→ **Task prompt**
Among the lines below, output only those between the line holding "Filicardo Srl, avec" and the line holding "Saez, Txabi Alvarado Bañares, Aimar Gutierrez", inclusive, exactly as written and with no pictures.

START Task material

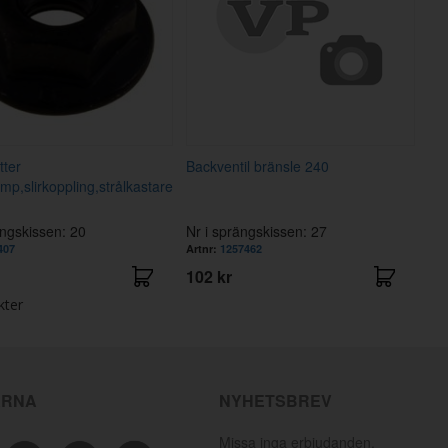
ter
Backventil bränsle 240
mp,slirkoppling,strålkastare
ängskissen: 20
Nr i sprängskissen: 27
407
Artnr:
1257462
102 kr
kter
ÄRNA
NYHETSBREV
Missa inga erbjudanden,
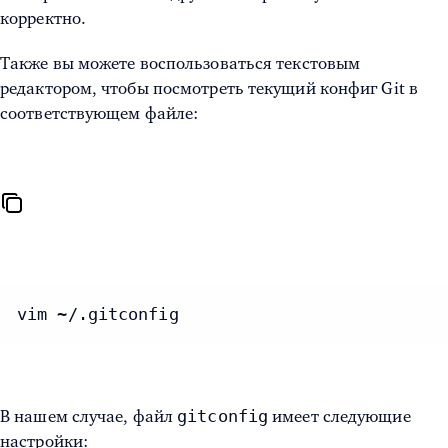
корректно.
Также вы можете воспользоваться текстовым
редактором, чтобы посмотреть текущий конфиг Git в
соответствующем файле:
vim ~/.gitconfig
gitconfig
В нашем случае, файл
имеет следующие
настройки:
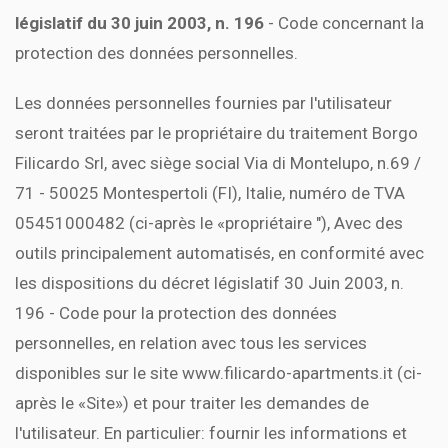
législatif du 30 juin 2003, n. 196
- Code concernant la
protection des données personnelles.
Les données personnelles fournies par l'utilisateur
seront traitées par le propriétaire du traitement Borgo
Filicardo Srl, avec siège social Via di Montelupo, n.69 /
71 - 50025 Montespertoli (FI), Italie, numéro de TVA
05451000482 (ci-après le «propriétaire "), Avec des
outils principalement automatisés, en conformité avec
les dispositions du décret législatif 30 Juin 2003, n.
196 - Code pour la protection des données
personnelles, en relation avec tous les services
disponibles sur le site www.filicardo-apartments.it (ci-
après le «Site») et pour traiter les demandes de
l'utilisateur. En particulier: fournir les informations et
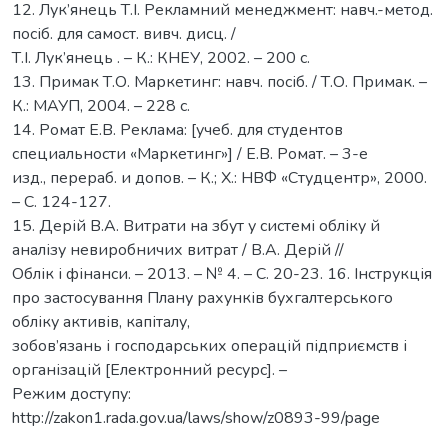
12. Лук’янець Т.І. Рекламний менеджмент: навч.-метод.
посіб. для самост. вивч. дисц. /
Т.І. Лук’янець . – К.: КНЕУ, 2002. – 200 с.
13. Примак Т.О. Маркетинг: навч. посіб. / Т.О. Примак. –
К.: МАУП, 2004. – 228 с.
14. Poмaт E.В. Реклама: [учеб. для студентов
специальности «Маркетинг»] / Е.В. Ромат. – 3-е
изд., перераб. и допов. – К.; Х.: НВФ «Студцентр», 2000.
– С. 124-127.
15. Дерій В.А. Витрати на збут у системі обліку й
аналізу невиробничих витрат / В.А. Дерій //
Облік і фінанси. – 2013. – № 4. – С. 20-23. 16. Інструкція
про застосування Плану рахунків бухгалтерського
обліку активів, капіталу,
зобов’язань і господарських операцій підприємств і
організацій [Електронний ресурс]. –
Режим доступу:
http://zakon1.rada.gov.ua/laws/show/z0893-99/page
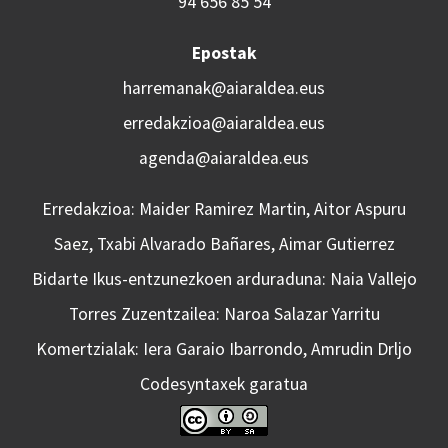
94 656 85 54
Epostak
harremanak@aiaraldea.eus
erredakzioa@aiaraldea.eus
agenda@aiaraldea.eus
Erredakzioa: Maider Ramirez Martin, Aitor Aspuru
Saez, Txabi Alvarado Bañares, Aimar Gutierrez
Bidarte Ikus-entzunezkoen arduraduna: Naia Vallejo
Torres Zuzentzailea: Naroa Salazar Yarritu
Komertzialak: Iera Garaio Ibarrondo, Amrudin Drljo
Codesyntaxek garatua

END Task material

→ **Task solution**
Filicardo Srl, avec siège social Via di Montelupo, n.69 /
71 - 50025 Montespertoli (FI), Italie, numéro de TVA
05451000482 (ci-après le «propriétaire "), Avec des
outils principalement automatisés, en conformité avec
les dispositions du décret législatif 30 Juin 2003, n.
196 - Code pour la protection des données
personnelles, en relation avec tous les services
disponibles sur le site www.filicardo-apartments.it (ci-
après le «Site») et pour traiter les demandes de
l'utilisateur. En particulier: fournir les informations et
12. Лук’янець Т.І. Рекламний менеджмент: навч.-метод.
посіб. для самост. вивч. дисц. /
Т.І. Лук’янець . – К.: КНЕУ, 2002. – 200 с.
13. Примак Т.О. Маркетинг: навч. посіб. / Т.О. Примак. –
К.: МАУП, 2004. – 228 с.
14. Poмaт E.В. Реклама: [учеб. для студентов
специальности «Маркетинг»] / Е.В. Ромат. – 3-е
изд., перераб. и допов. – К.; Х.: НВФ «Студцентр», 2000.
– С. 124-127.
15. Дерій В.А. Витрати на збут у системі обліку й
аналізу невиробничих витрат / В.А. Дерій //
Облік і фінанси. – 2013. – № 4. – С. 20-23. 16. Інструкція
про застосування Плану рахунків бухгалтерського
обліку активів, капіталу,
зобов’язань і господарських операцій підприємств і
організацій [Електронний ресурс]. –
Режим доступу:
http://zakon1.rada.gov.ua/laws/show/z0893-99/page
94 656 85 54
Epostak
harremanak@aiaraldea.eus
erredakzioa@aiaraldea.eus
agenda@aiaraldea.eus
Erredakzioa: Maider Ramirez Martin, Aitor Aspuru
Saez, Txabi Alvarado Bañares, Aimar Gutierrez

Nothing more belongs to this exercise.